**** GIVEN INFORMATION ****

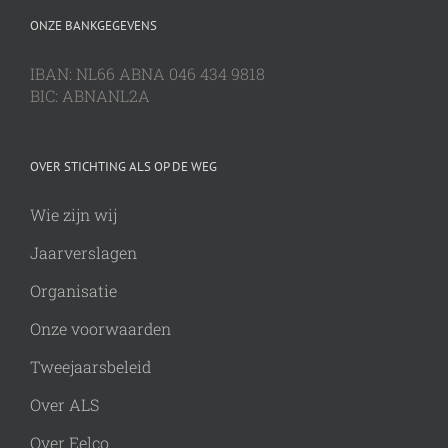
ONZE BANKGEGEVENS
IBAN: NL66 ABNA 046 434 9818
BIC: ABNANL2A
OVER STICHTING ALS OP DE WEG
Wie zijn wij
Jaarverslagen
Organisatie
Onze voorwaarden
Tweejaarsbeleid
Over ALS
Over Eelco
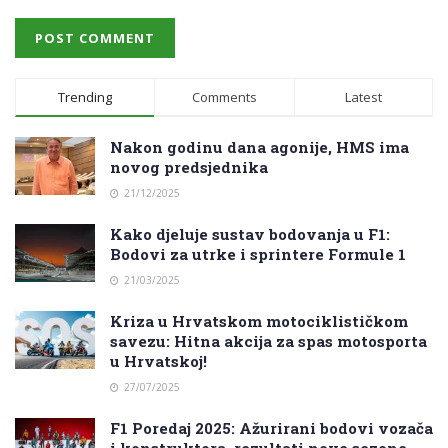
Trending
Comments
Latest
Nakon godinu dana agonije, HMS ima
novog predsjednika
21/12/2025
Kako djeluje sustav bodovanja u F1:
Bodovi za utrke i sprintere Formule 1
21/03/2025
Kriza u Hrvatskom motociklističkom
savezu: Hitna akcija za spas motosporta
u Hrvatskoj!
27/07/2025
F1 Poredaj 2025: Ažurirani bodovi vozača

****

- [EXERCISE PROMPT] Write out an exact transcription of the line with "Nakon godinu dana agonije, HMS ima" and of each line after it; stop at the end of the records.

- [SOLUTION]
Nakon godinu dana agonije, HMS ima
novog predsjednika
21/12/2025
Kako djeluje sustav bodovanja u F1:
Bodovi za utrke i sprintere Formule 1
21/03/2025
Kriza u Hrvatskom motociklističkom
savezu: Hitna akcija za spas motosporta
u Hrvatskoj!
27/07/2025
F1 Poredaj 2025: Ažurirani bodovi vozača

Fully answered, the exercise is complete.